So ... You're a Fundraiser!
4. Intentionality: Visualize yourself succeeding. Visualize your appeal letter making $30,000 or a sum that’s significant for your organization. Visualize yourself writing that winning grant. Visualize people opening your e-newsletter and donating $1,000 on the spot.
5. The edge: Work on getting better and better. But what does that look like? Is it trying a new area of fundraising? Working on social-media communications instead of direct-mail campaigns? Working on planned giving instead of capital campaigns? Working on grants instead of database management? Whatever it is, there are so many fields of fundraising out there that it’s impossible to ever be a master of them all. But that’s the fun part, right? You never have to worry about running out of things to learn! And the more you learn and practice, the more valuable you are to any employer.
What are some tools for mastery?
1. Recognize that you are going to resist the changes. You are going to want to slide back into the old ways of doing things. People around you are also going to resist it when you try to do things differently. This is normal and expected. Learning something new about fundraising and then applying it is a lot like starting a new workout routine.
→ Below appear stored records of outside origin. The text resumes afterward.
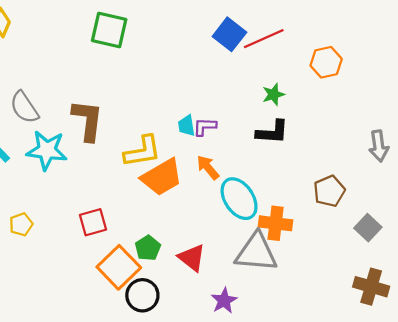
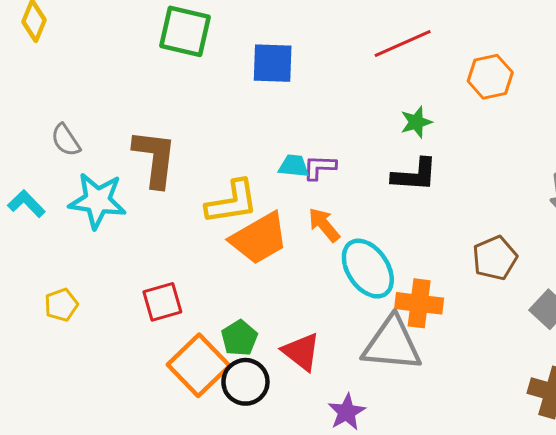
blue square: (229, 34) -> (273, 63), moved, turned -36
gray semicircle: (24, 107) -> (66, 140), size x0.7
cyan trapezoid: (186, 126) -> (294, 166), turned 105
black circle: (142, 295) -> (245, 382), moved

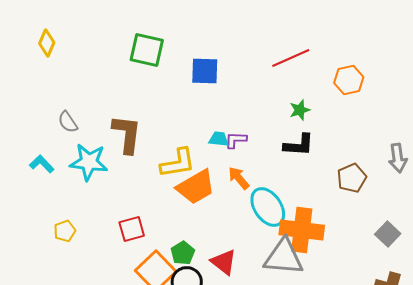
brown pentagon: (495, 258) -> (352, 178), moved
orange cross: (419, 303) -> (302, 230), size x1.4

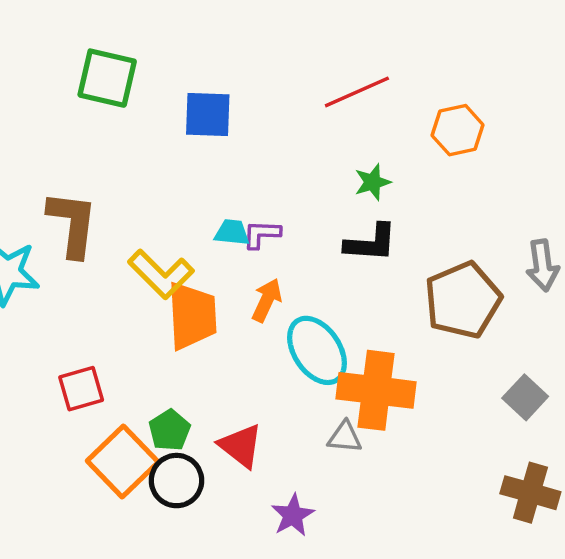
yellow L-shape: (178, 163) -> (161, 274), turned 54
orange arrow: (239, 178) -> (267, 300), turned 65
brown pentagon: (352, 178) -> (463, 300), size x1.5
orange trapezoid: (196, 187) -> (192, 316), turned -63
gray triangle: (284, 257) -> (345, 437), size x0.5

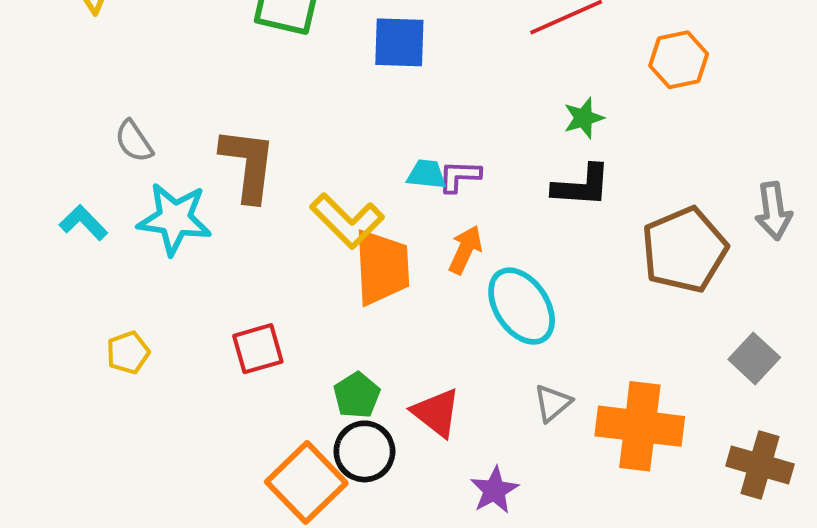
orange cross: (376, 390) -> (640, 426), moved
gray triangle: (345, 437) -> (553, 403), turned -45
orange square: (123, 461) -> (306, 482), moved

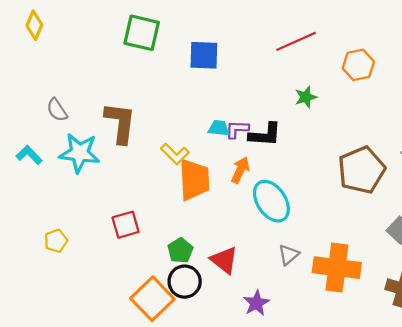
black L-shape: (582, 186) -> (265, 135), moved
yellow L-shape: (347, 221) -> (175, 154), size x0.7
yellow pentagon: (128, 353) -> (56, 241), moved

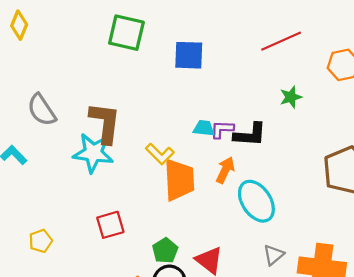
gray semicircle: (57, 110) -> (42, 110), size x1.4
cyan star: (79, 153) -> (93, 153), moved

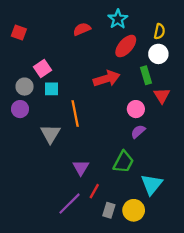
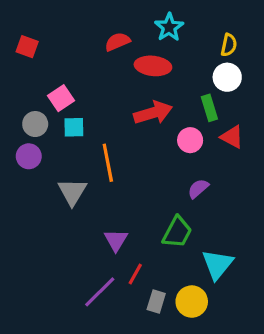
red ellipse: (126, 46) -> (153, 66), moved, turned 55
red triangle: (162, 96) -> (232, 137), turned -30
pink circle: (136, 109) -> (190, 140), moved

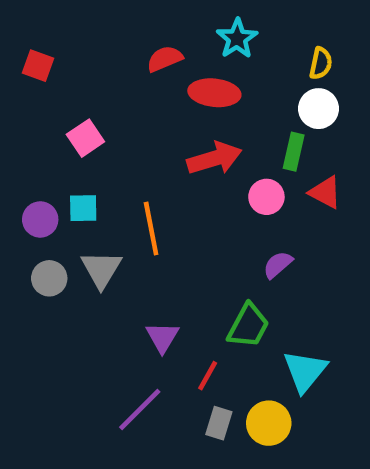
green rectangle: (209, 108) -> (294, 152), turned 30
gray circle: (35, 124) -> (49, 278), moved
cyan square: (74, 127) -> (83, 208), moved
red line: (135, 274) -> (208, 376), moved

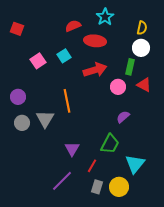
cyan square: (83, 208) -> (64, 56), moved, turned -32

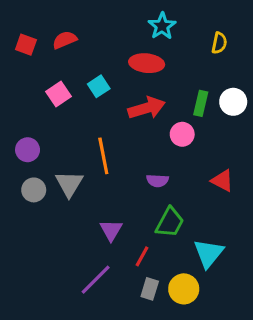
red semicircle: (73, 26) -> (65, 40), moved
white circle: (141, 48) -> (233, 102), moved
red triangle: (144, 85) -> (222, 181), moved
purple semicircle: (123, 117) -> (157, 181), moved, turned -136

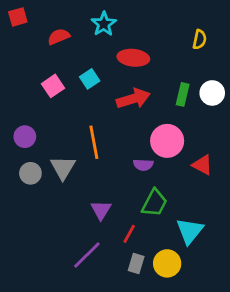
cyan star: (162, 26) -> (104, 24), moved
red square: (26, 45) -> (18, 17), moved, turned -36
pink circle: (182, 134) -> (167, 141), moved, size x1.5

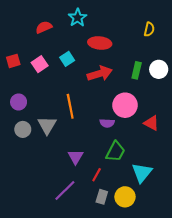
red square: (18, 17) -> (13, 61), moved

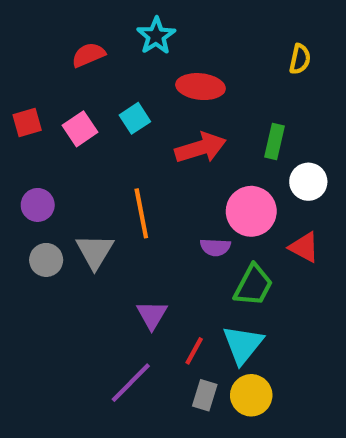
white circle: (159, 69) -> (308, 182), moved
green trapezoid: (116, 152) -> (253, 285), moved
cyan triangle: (142, 173) -> (243, 345), moved

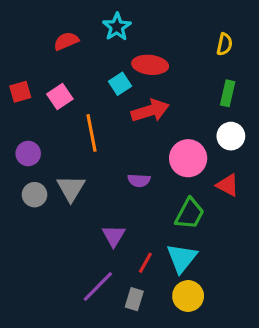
cyan square: (135, 118) -> (120, 84), moved
green rectangle: (274, 142) -> (228, 93), moved
orange line: (141, 213) -> (92, 133), moved
purple semicircle: (215, 247) -> (139, 180), moved
gray rectangle: (205, 395) -> (134, 299), moved

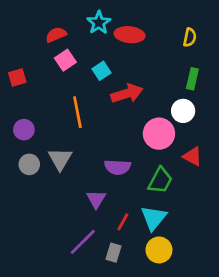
red ellipse: (150, 65) -> (130, 35), moved
pink square: (60, 96) -> (65, 60), moved
white circle: (231, 136) -> (183, 111), moved
purple semicircle: (139, 180) -> (118, 167), moved, size x1.4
It takes time to get into that groove until it’s ingrained in your body and mind. It takes time to persuade everyone to create a culture of philanthropy at your nonprofit.
2. Be willing to negotiate with your resistance. What does that mean? Acknowledge that you’re in resistance. You get out of bed in the morning and know you should go for a run, but you just want to fall back into bed. OK, you don’t feel like going hard today. So go most of the distance, and come back. You don’t have to power through it at full speed.